I will propose an elementary proof that depends only on Riemann sums (although in comments there is more simple and elegant one).
First step is to consider $|f|$. Since $f$ is Riemann integrable then $|f|$ is also Riemann integrable and moreover $0 < |\int\limits_0^1 f(x)dx| \le \int\limits_0^1 |f(x)|dx$. So, $\int\limits_0^1 |f(x)|dx > 0$.
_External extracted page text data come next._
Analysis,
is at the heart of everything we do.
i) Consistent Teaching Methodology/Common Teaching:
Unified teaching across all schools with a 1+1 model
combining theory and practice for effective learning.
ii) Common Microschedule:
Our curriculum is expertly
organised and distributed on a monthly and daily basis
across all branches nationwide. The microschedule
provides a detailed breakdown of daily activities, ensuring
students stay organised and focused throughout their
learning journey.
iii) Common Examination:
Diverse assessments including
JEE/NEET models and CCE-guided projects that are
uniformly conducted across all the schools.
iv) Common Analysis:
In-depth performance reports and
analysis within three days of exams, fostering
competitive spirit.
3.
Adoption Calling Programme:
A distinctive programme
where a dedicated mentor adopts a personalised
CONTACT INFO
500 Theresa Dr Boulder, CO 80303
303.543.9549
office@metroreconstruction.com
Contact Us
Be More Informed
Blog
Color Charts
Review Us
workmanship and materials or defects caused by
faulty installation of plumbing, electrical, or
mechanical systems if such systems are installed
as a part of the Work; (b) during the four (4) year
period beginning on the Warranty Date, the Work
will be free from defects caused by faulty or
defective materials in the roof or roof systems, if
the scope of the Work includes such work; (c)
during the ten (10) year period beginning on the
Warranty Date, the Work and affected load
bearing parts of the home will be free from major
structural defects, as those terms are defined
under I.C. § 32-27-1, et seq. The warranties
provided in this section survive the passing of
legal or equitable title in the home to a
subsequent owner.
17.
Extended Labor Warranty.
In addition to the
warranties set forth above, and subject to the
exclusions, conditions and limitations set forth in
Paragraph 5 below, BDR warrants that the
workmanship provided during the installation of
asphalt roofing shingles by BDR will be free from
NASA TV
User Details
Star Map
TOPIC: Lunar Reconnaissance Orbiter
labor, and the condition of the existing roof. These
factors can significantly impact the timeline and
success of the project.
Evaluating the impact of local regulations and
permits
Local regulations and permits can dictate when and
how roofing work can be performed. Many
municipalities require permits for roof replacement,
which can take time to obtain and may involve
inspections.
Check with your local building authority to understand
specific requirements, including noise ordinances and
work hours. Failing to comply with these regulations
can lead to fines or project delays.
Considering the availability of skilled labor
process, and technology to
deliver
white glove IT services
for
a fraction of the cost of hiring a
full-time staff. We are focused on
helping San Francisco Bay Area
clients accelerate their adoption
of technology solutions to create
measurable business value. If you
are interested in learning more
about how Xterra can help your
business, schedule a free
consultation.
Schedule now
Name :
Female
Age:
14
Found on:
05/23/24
In the second step we prove proposition by contradiction. Assume that for all open intervals $I \subset [0,1]$ and for all $\delta > 0$ there exists $x \in I$ s.t. $|f(x)| < \delta$. Now we consider lower Riemann (Darboux) sum that correspond to a partition $0 = x_0 < x_1 < \dots < x_n = 1$:
$$s = \sum\limits_{i = 1}^n (x_i - x_{i-1})\inf\limits_{x \in [x_{i-1}, x_i]}|f(x)|.
$$
From our assumption we have that $\inf\limits_{x \in [x_{i-1}, x_i]}|f(x)| = 0$. Therefore $s = 0$. But lower Riemann sums converge to $\int\limits_0^1 |f(x)|dx$ as partition diameter tends to $0$. Therefore $\int\limits_0^1 |f(x)|dx = 0$. That's a contradiction.